New Android tablets have been few and far between in the past year. I can count on one hand the slates launched this year by established brands.
Joining this list is the new Asus ZenPad 3 8.0, which is also the first Android tablet I have tested this year.
Despite the ZenPad running Android 6.0 compared with version 5.0 on my previous Android slate, the Android tablet experience feels largely unchanged, which is disappointing.
Most apps still feel like their smartphone versions, but stretched.
Few developers have created tablet-specific apps to fully utilise a tablet's larger display.
Google threw Android tablets a bone by introducing a split-screen mode in the recently-launched Android 7.0 Nougat that lets you run multiple apps side by side.
PROCESSOR: Qualcomm Snapdragon 650 (1.8GHz)
DISPLAY: 8 inches, 2,048 x 1,536 pixels
CAMERA: 8 megapixels (rear), 2 megapixels (front)
STORAGE: 32GB, microSD expandability up to 128GB
BATTERY LIFE: 5/5
But the ZenPad is unlikely to receive Nougat soon, because Asus would need to update its custom ZenUI user interface to support the newer Android software.
The ZenUI feels bloated, with Asus duplicating standard apps and tools, such as a file manager and a calculator, instead of using the stock Android apps.

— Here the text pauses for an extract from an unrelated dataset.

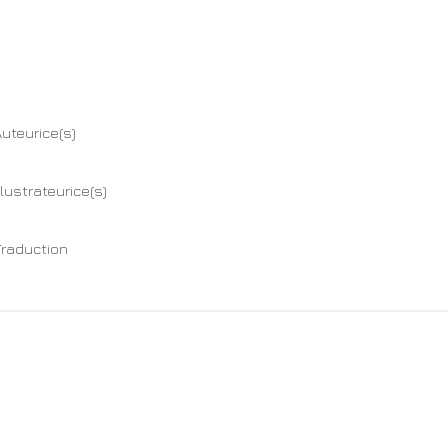
uteurice(s)
llustrateurice(s)
Traduction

In addition, the ZenPad is preloaded with unnecessary third-party apps, such as TripAdvisor and Lazada.
However, I did find some useful gems among the bloatware, like Asus' proprietary Splendid app that lets you adjust the display's colour temperature.
While ZenUI feels fluid during page transitions and is quick to open apps, I encountered occasional stuttering, often during typing on the ZenUI virtual keyboard.
The ZenPad's hardware is above average. Its 8-inch 2,048 x 1,536-pixel display has an identical screen resolution as the Apple iPad mini 4.
The screen is very bright at its maximum setting, and viewing angles are good.
A motion blur reduction feature kicked in automatically when I streamed videos from Netflix. While useful for action and sports videos, this feature may not be everyone's cup of tea.
With its 4:3 aspect ratio and light weight (320g), the ZenPad is easy to use with one hand. Its textured back also provides a better grip than the metal-clad and slippery iPad mini 4.
Powering this tablet is a Qualcomm hexa-core processor and 4GB of system memory. The ZenPad was quick to launch games like the racing title Asphalt Airborne 8 and the graphics looked good.
Asus has replaced the microUSB port with a new USB Type-C version for charging.
Hidden under a flap are the microSIM and microSD card slots. The ZenPad also supports LTE speeds of up to 300Mbps.
The ZenPad scored very well in our video-loop battery test. It lasted around 91/2hrs with the screen brightness and volume both set to maximum.
This is about two hours longer than the iPad mini 4.
•Verdict: The ZenPad is affordable and well-made, but is let down by its bloated software.